+++ Supplied material
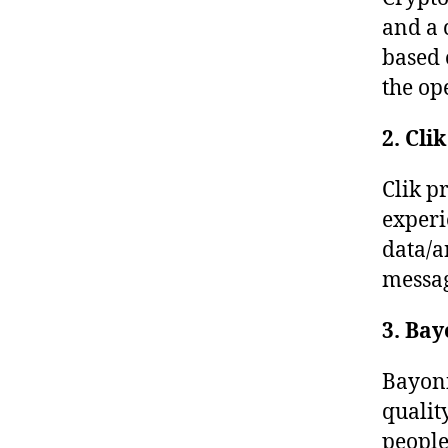
and a 
based 
the op
2. Clik
Clik p
experi
data/a
messag
3. Bay
Bayoni
qualit
people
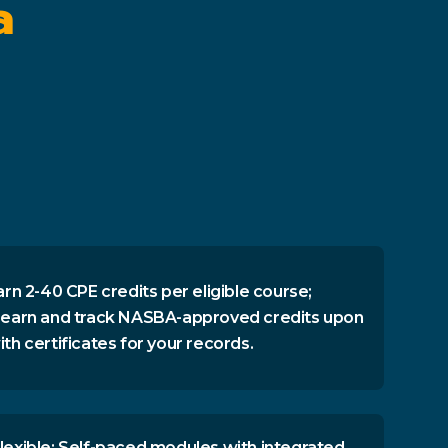
a
arn 2-40 CPE credits per eligible course;
 earn and track NASBA-approved credits upon
th certificates for your records.
lexible: Self-paced modules with integrated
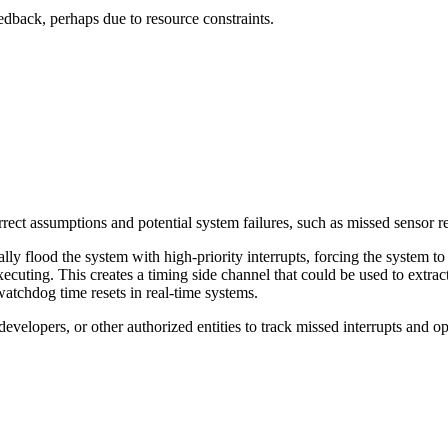
feedback, perhaps due to resource constraints.
rrect assumptions and potential system failures, such as missed sensor r
lly flood the system with high-priority interrupts, forcing the system to 
uting. This creates a timing side channel that could be used to extract 
 watchdog time resets in real-time systems.
developers, or other authorized entities to track missed interrupts and o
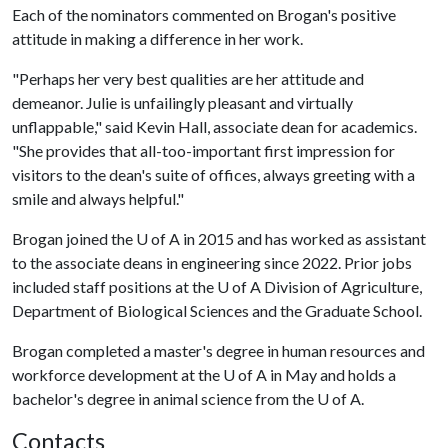
Each of the nominators commented on Brogan's positive
attitude in making a difference in her work.
"Perhaps her very best qualities are her attitude and
demeanor. Julie is unfailingly pleasant and virtually
unflappable," said Kevin Hall, associate dean for academics.
"She provides that all-too-important first impression for
visitors to the dean's suite of offices, always greeting with a
smile and always helpful."
Brogan joined the
U of A
in 2015 and has worked as assistant
to the associate deans in engineering since 2022. Prior jobs
included staff positions at the
U of A
Division of Agriculture,
Department of Biological Sciences and the Graduate School.
Brogan completed a master's degree in human resources and
workforce development at the
U of A
in May and holds a
bachelor's degree in animal science from the
U of A
.
Contacts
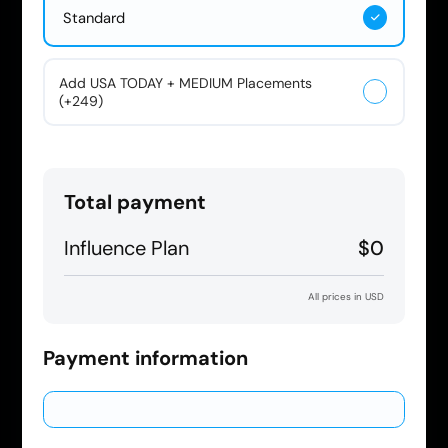
Standard
Add USA TODAY + MEDIUM Placements
(+249)
Total payment
Influence Plan
$0
All prices in USD
Payment information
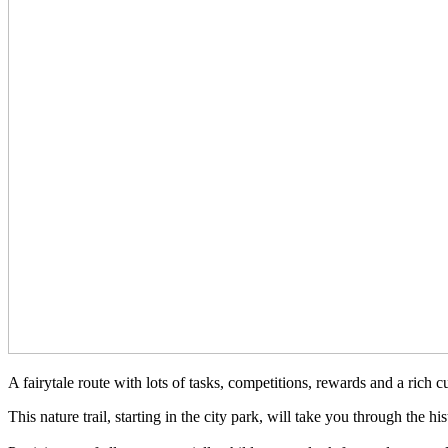
A fairytale route with lots of tasks, competitions, rewards and a rich 
This nature trail, starting in the city park, will take you through the h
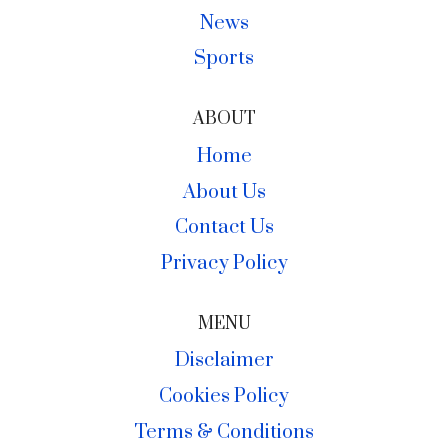
News
Sports
ABOUT
Home
About Us
Contact Us
Privacy Policy
MENU
Disclaimer
Cookies Policy
Terms & Conditions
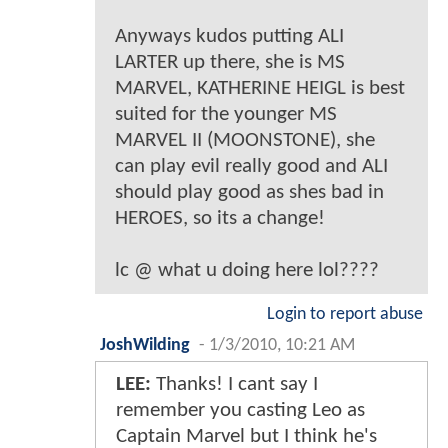
Anyways kudos putting ALI
LARTER up there, she is MS
MARVEL, KATHERINE HEIGL is best
suited for the younger MS
MARVEL II (MOONSTONE), she
can play evil really good and ALI
should play good as shes bad in
HEROES, so its a change!
lc @ what u doing here lol????
Login to report abuse
JoshWilding
-
1/3/2010, 10:21 AM
LEE:
Thanks! I cant say I
remember you casting Leo as
Captain Marvel but I think he's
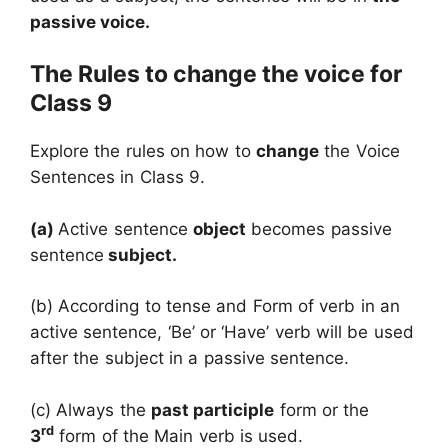
passive voice.
The Rules to change the voice for
Class 9
Explore the rules on how to
change
the Voice
Sentences in Class 9.
(a)
Active sentence
object
becomes passive
sentence
subject
.
(b) According to tense and Form of verb in an
active sentence, ‘Be’ or ‘Have’ verb will be used
after the subject in a passive sentence.
(c) Always the
past participle
form or the
rd
3
form of the Main verb is used.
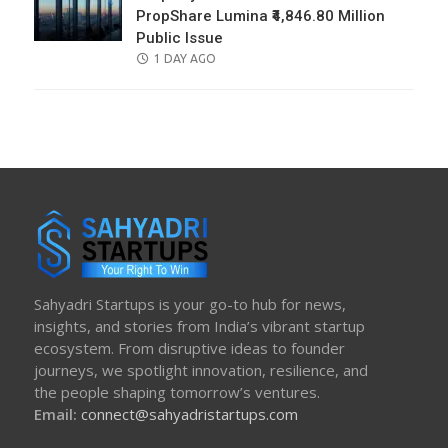
PropShare Lumina ₹4,846.80 Million
Public Issue
POSTED
1 DAY AGO
ON
Sahyadri Startups is your go-to hub for news,
insights, and stories from India’s vibrant startup
ecosystem. From disruptive ideas to founder
journeys, we spotlight innovation, resilience, and
the people shaping tomorrow’s ventures.
Email:
connect@sahyadristartups.com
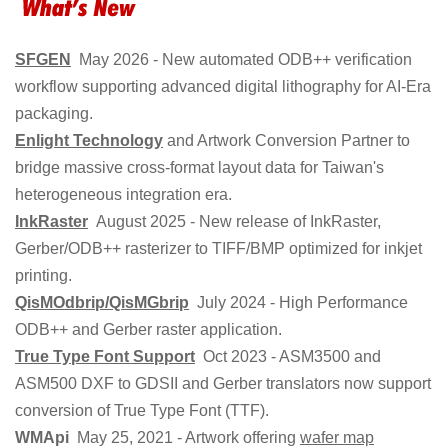
SFGEN
May 2026 - New automated ODB++ verification
workflow supporting advanced digital lithography for AI-Era
packaging.
Enlight Technology
and Artwork Conversion Partner to
bridge massive cross-format layout data for Taiwan's
heterogeneous integration era.
InkRaster
August 2025 - New release of InkRaster,
Gerber/ODB++ rasterizer to TIFF/BMP optimized for inkjet
printing.
QisMOdbrip/QisMGbrip
July 2024 - High Performance
ODB++ and Gerber raster application.
True Type Font Support
Oct 2023 - ASM3500 and
ASM500 DXF to GDSII and Gerber translators now support
conversion of True Type Font (TTF).
WMApi
May 25, 2021 - Artwork offering
wafer map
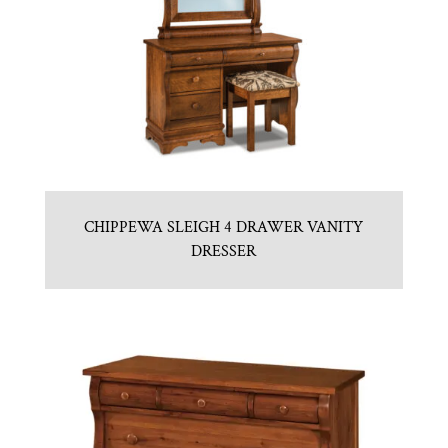
CHIPPEWA SLEIGH 4 DRAWER VANITY
DRESSER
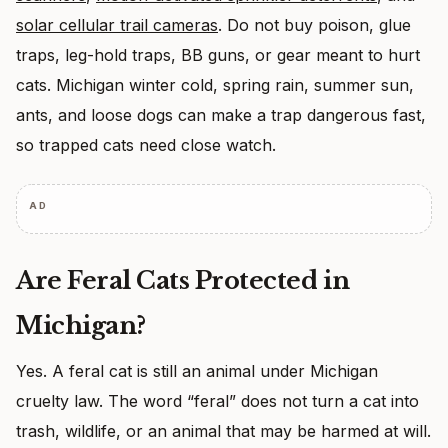
solar cellular trail cameras
. Do not buy poison, glue
traps, leg-hold traps, BB guns, or gear meant to hurt
cats. Michigan winter cold, spring rain, summer sun,
ants, and loose dogs can make a trap dangerous fast,
so trapped cats need close watch.
AD
Are Feral Cats Protected in
Michigan?
Yes. A feral cat is still an animal under Michigan
cruelty law. The word “feral” does not turn a cat into
trash, wildlife, or an animal that may be harmed at will.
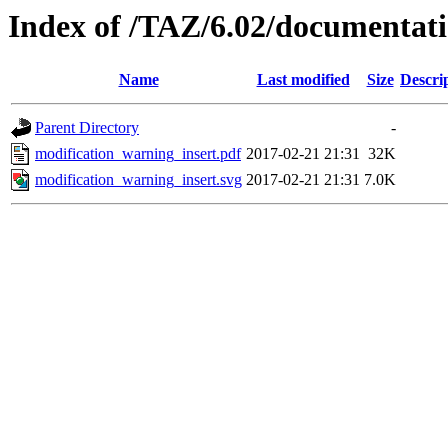
Index of /TAZ/6.02/documentat
Name
Last modified
Size
Descri
Parent Directory
-
modification_warning_insert.pdf
2017-02-21 21:31
32K
modification_warning_insert.svg
2017-02-21 21:31
7.0K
++++++
Make an exact copy of every record, pictures excluded.

and a 
based 
the op
2. Clik
Clik p
experi
data/a
messag
3. Bay
Bayoni
qualit
people
a
arn 2-40 CPE credits per eligible course;
 earn and track NASBA-approved credits upon
th certificates for your records.
lexible: Self-paced modules with integrated
feedback, perhaps due to resource constraints.
rrect assumptions and potential system failures, such as missed sensor r
lly flood the system with high-priority interrupts, forcing the system to 
uting. This creates a timing side channel that could be used to extract 
 watchdog time resets in real-time systems.
developers, or other authorized entities to track missed interrupts and o
Each of the nominators commented on Brogan's positive
attitude in making a difference in her work.
"Perhaps her very best qualities are her attitude and
demeanor. Julie is unfailingly pleasant and virtually
unflappable," said Kevin Hall, associate dean for academics.
"She provides that all-too-important first impression for
visitors to the dean's suite of offices, always greeting with a
smile and always helpful."
Brogan joined the
U of A
in 2015 and has worked as assistant
to the associate deans in engineering since 2022. Prior jobs
included staff positions at the
U of A
Division of Agriculture,
Department of Biological Sciences and the Graduate School.
Brogan completed a master's degree in human resources and
workforce development at the
U of A
in May and holds a
bachelor's degree in animal science from the
U of A
.
Contacts
Standard
Add USA TODAY + MEDIUM Placements
(+249)
Total payment
Influence Plan
$0
All prices in USD
Payment information
A fairytale route with lots of tasks, competitions, rewards and a rich 
This nature trail, starting in the city park, will take you through the h
News
Sports
ABOUT
Home
About Us
Contact Us
Privacy Policy
MENU
Disclaimer
Cookies Policy
Terms & Conditions
Anyways kudos putting ALI
LARTER up there, she is MS
MARVEL, KATHERINE HEIGL is best
suited for the younger MS
MARVEL II (MOONSTONE), she
can play evil really good and ALI
should play good as shes bad in
HEROES, so its a change!
lc @ what u doing here lol????
Login to report abuse
JoshWilding
-
1/3/2010, 10:21 AM
LEE:
Thanks! I cant say I
remember you casting Leo as
Captain Marvel but I think he's
passive voice.
The Rules to change the voice for
Class 9
Explore the rules on how to
change
the Voice
Sentences in Class 9.
(a)
Active sentence
object
becomes passive
sentence
subject
.
(b) According to tense and Form of verb in an
active sentence, ‘Be’ or ‘Have’ verb will be used
after the subject in a passive sentence.
(c) Always the
past participle
form or the
rd
3
form of the Main verb is used.
PropShare Lumina ₹4,846.80 Million
Public Issue
POSTED
1 DAY AGO
ON
Sahyadri Startups is your go-to hub for news,
insights, and stories from India’s vibrant startup
ecosystem. From disruptive ideas to founder
journeys, we spotlight innovation, resilience, and
the people shaping tomorrow’s ventures.
Email:
connect@sahyadristartups.com
SFGEN
May 2026 - New automated ODB++ verification
workflow supporting advanced digital lithography for AI-Era
packaging.
Enlight Technology
and Artwork Conversion Partner to
bridge massive cross-format layout data for Taiwan's
heterogeneous integration era.
InkRaster
August 2025 - New release of InkRaster,
Gerber/ODB++ rasterizer to TIFF/BMP optimized for inkjet
printing.
QisMOdbrip/QisMGbrip
July 2024 - High Performance
ODB++ and Gerber raster application.
True Type Font Support
Oct 2023 - ASM3500 and
ASM500 DXF to GDSII and Gerber translators now support
conversion of True Type Font (TTF).
WMApi
May 25, 2021 - Artwork offering
wafer map
CHIPPEWA SLEIGH 4 DRAWER VANITY
DRESSER
solar cellular trail cameras
. Do not buy poison, glue
traps, leg-hold traps, BB guns, or gear meant to hurt
cats. Michigan winter cold, spring rain, summer sun,
ants, and loose dogs can make a trap dangerous fast,
so trapped cats need close watch.
AD
Are Feral Cats Protected in
Michigan?
Yes. A feral cat is still an animal under Michigan
cruelty law. The word “feral” does not turn a cat into
trash, wildlife, or an animal that may be harmed at will.
Index of /TAZ/6.02/documentat
Name
Last modified
Size
Descri
Parent Directory
-
modification_warning_insert.pdf
2017-02-21 21:31
32K
modification_warning_insert.svg
2017-02-21 21:31
7.0K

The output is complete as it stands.